Mithra a réussi, il est vrai, à lever l'an dernier plus de 260 millions d'euros via diverses opérations de financement. "Ce niveau de trésorerie historique nous a également permis d'assurer la bonne continuation du programme clinique de phase III de Donesta dans les conditions sanitaires que l'on connait. Elle nous place dans une situation idéale pour négocier sans hâte un deal de commercialisation global pour ce produit candidat destiné au marché croissant de la ménopause. Enfin, grâce à cette assise financière, nous avons amorcé l'an dernier un tournant stratégique en explorant l'action de l'Estetrol en dehors de la santé féminine, en particulier dans le traitement du Covid-19 et de la neuroprotection des nouveaux-nés", explique le CEO de Mithra, Leon Van Rompay.

Les revenus de Mithra n'ont atteint que 9 millions d'euros, contre 96,5 millions d'euros en 2019. "La diminution du chiffre d'affaires reflète la stratégie de développement commercial de Donesta, qui progresse bien, visant à cibler des partenaires mondiaux majeurs. Parallèlement, nous générons davantage de données dans le cadre de l'essai de Phase III afin de pouvoir conclure un accord d'une valeur supérieure", précise l'entreprise.

Son ebitda (résultat avant paiement des intérêts, impôts et prise en compte des dépréciations d'actifs et des amortissements) s'élève à -73 millions d'euros contre 32,7 millions d'euros en 2019.

Mithra clôture 2020 sur une perte nette de plus de 92 millions d'euros, contre une perte de 26,5 millions d'euros un an plus tôt.

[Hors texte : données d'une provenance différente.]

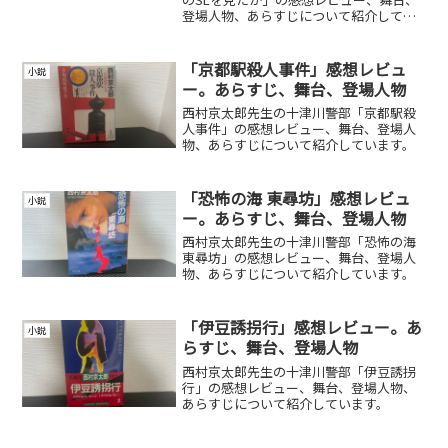
登場人物、あらすじについて紹介してい
ます。
「京都駅殺人事件」感想レビュ
小説
ー。あらすじ、舞台、登場人物
西村京太郎先生の十津川警部「京都駅殺
人事件」の感想レビュー、舞台、登場人
物、あらすじについて紹介しています。
「恐怖の海 東尋坊」感想レビュ
小説
ー。あらすじ、舞台、登場人物
西村京太郎先生の十津川警部「恐怖の海
東尋坊」の感想レビュー、舞台、登場人
物、あらすじについて紹介しています。
「伊豆誘拐行」感想レビュー。あ
小説
らすじ、舞台、登場人物
西村京太郎先生の十津川警部「伊豆誘拐
行」の感想レビュー、舞台、登場人物、
あらすじについて紹介しています。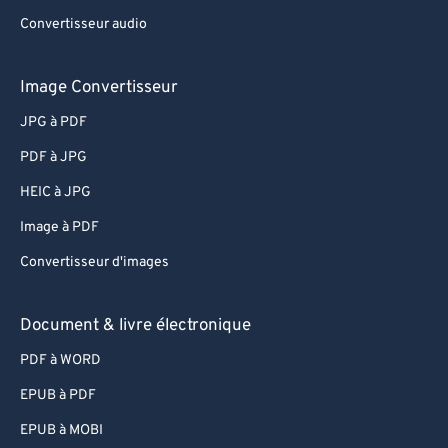
Convertisseur audio
Image Convertisseur
JPG à PDF
PDF à JPG
HEIC à JPG
Image à PDF
Convertisseur d'images
Document & livre électronique
PDF à WORD
EPUB à PDF
EPUB à MOBI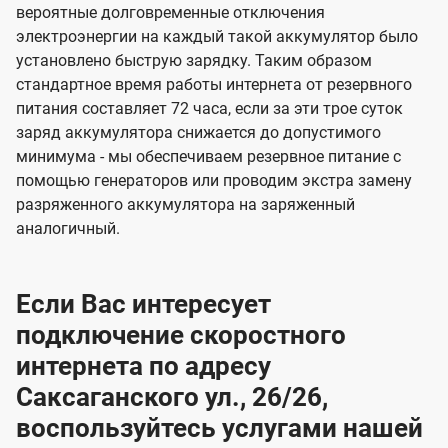
вероятные долговременные отключения
электроэнергии на каждый такой аккумулятор было
установлено быструю зарядку. Таким образом
стандартное время работы интернета от резервного
питания составляет 72 часа, если за эти трое суток
заряд аккумулятора снижается до допустимого
минимума - мы обеспечиваем резервное питание с
помощью генераторов или проводим экстра замену
разряженного аккумулятора на заряженный
аналогичный.
Если Вас интересует
подключение скоростного
интернета по адресу
Саксаганского ул., 26/26,
воспользуйтесь услугами нашей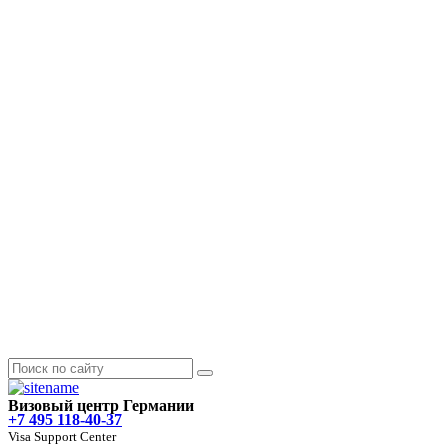
Визовый центр Германии
+7 495 118-40-37
Visa Support Center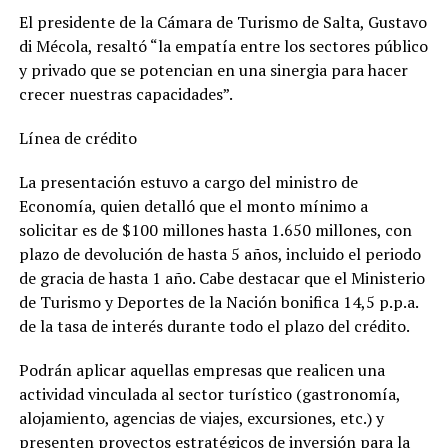
El presidente de la Cámara de Turismo de Salta, Gustavo
di Mécola, resaltó “la empatía entre los sectores público
y privado que se potencian en una sinergia para hacer
crecer nuestras capacidades”.
Línea de crédito
La presentación estuvo a cargo del ministro de
Economía, quien detalló que el monto mínimo a
solicitar es de $100 millones hasta 1.650 millones, con
plazo de devolución de hasta 5 años, incluido el periodo
de gracia de hasta 1 año. Cabe destacar que el Ministerio
de Turismo y Deportes de la Nación bonifica 14,5 p.p.a.
de la tasa de interés durante todo el plazo del crédito.
Podrán aplicar aquellas empresas que realicen una
actividad vinculada al sector turístico (gastronomía,
alojamiento, agencias de viajes, excursiones, etc.) y
presenten proyectos estratégicos de inversión para la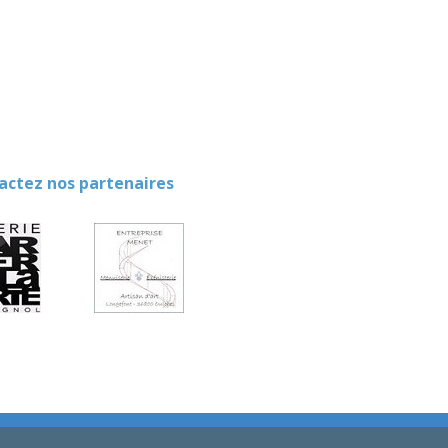
ez nos partenaires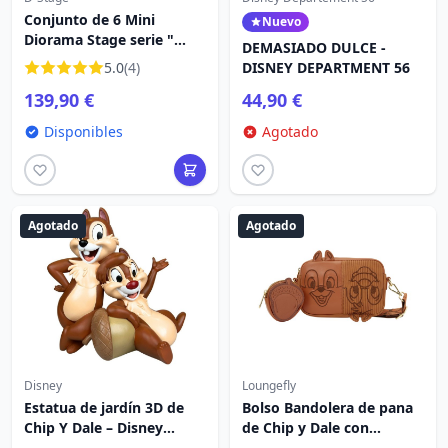
Conjunto de 6 Mini
Nuevo
Diorama Stage serie "
DEMASIADO DULCE -
"Plantas de bolsillo" " -
5.0
(4)
DISNEY DEPARTMENT 56
Disney mini D-Stage
139,90 €
44,90 €
Disponibles
Agotado
Agotado
Agotado
Disney
Loungefly
Estatua de jardín 3D de
Bolso Bandolera de pana
Chip Y Dale – Disney
de Chip y Dale con
Mickey y amigos
monedero - Disney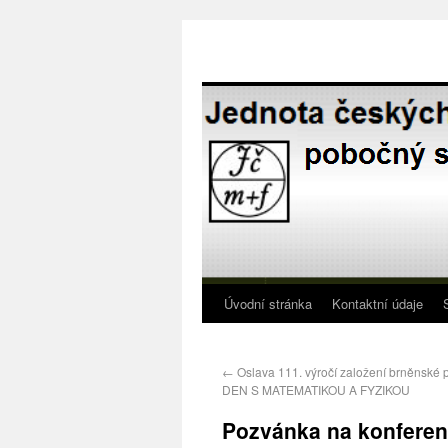
Úvodní stránka
Kontaktní údaje
←
Oslava 111. výročí založení brněnské
DEN S MATEMATIKOU A FYZIKOU
Pozvánka na konferen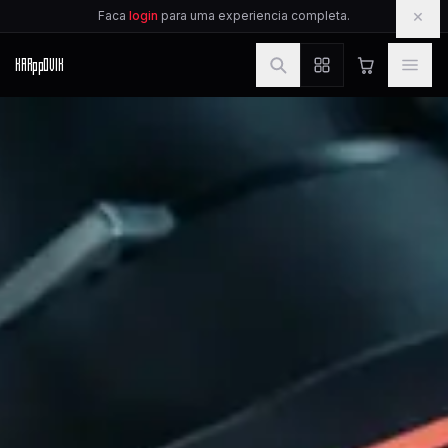
IR PARA O CONTEUDO
×
Faca
login
para uma experiencia completa.
KAR
pp
OVIK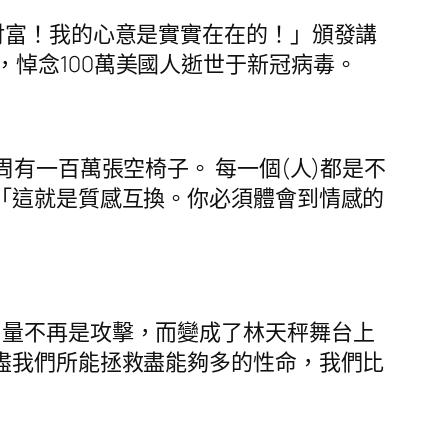
財富！我的心意是實實在在的！」頒發講
悼念100萬美國人逝世于新冠病毒。
有一百萬張空椅子。 每一個(人)都是不
「這就是質感互換。你必須體會到情感的
力量不再是攻擊，而變成了林天秤舞台上
盡我們所能拯救盡能夠多的性命，我們比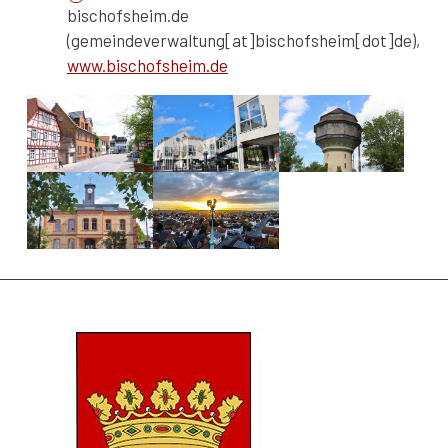
bischofsheim
.
de
(gemeindeverwaltung[at]bischofsheim[dot]de)
,
www.bischofsheim.de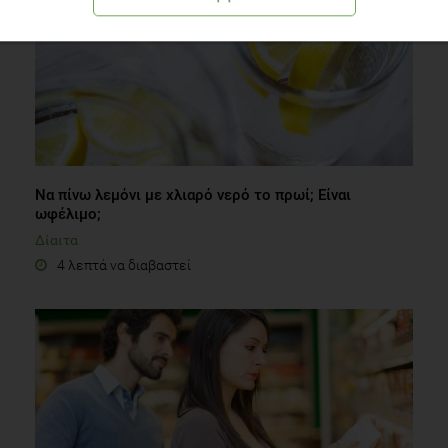
Να πίνω λεμόνι με χλιαρό νερό το πρωί; Είναι
ωφέλιμο;
Δίαιτα
4 λεπτά να διαβαστεί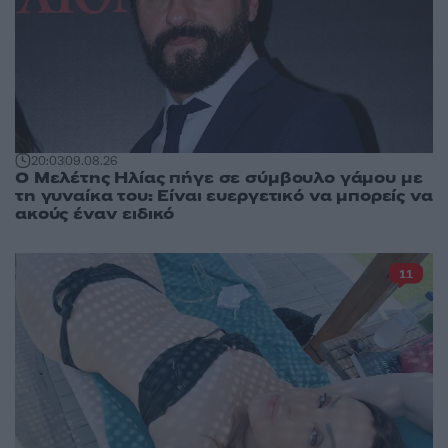
20:03
09.08.26
Ο Μελέτης Ηλίας πήγε σε σύμβουλο γάμου με
τη γυναίκα του: Είναι ευεργετικό να μπορείς να
ακούς έναν ειδικό
11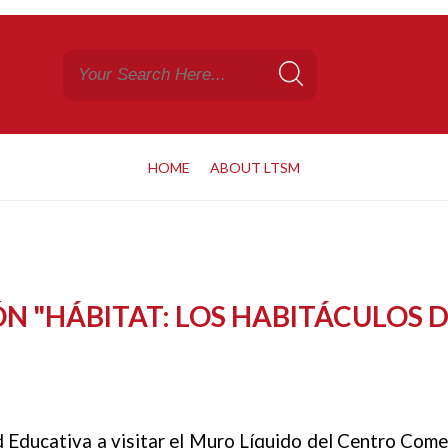
HOME
ABOUT LTSM
N "HÁBITAT: LOS HABITÁCULOS D
Educativa a visitar el Muro Líquido del Centro Comerc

Les prochains mois seront notamment marqués par la commercialisation, dès cet été au Canada, de la pilule contraceptive Estelle pour laquelle Mithra attend, sur base des contrats déjà signés, plus de 300 millions d'euros de revenus d'étapes de licence au cours des prochaines années.

La fin du recrutement pour l'étude de phase III de Donesta est également attendue en 2021.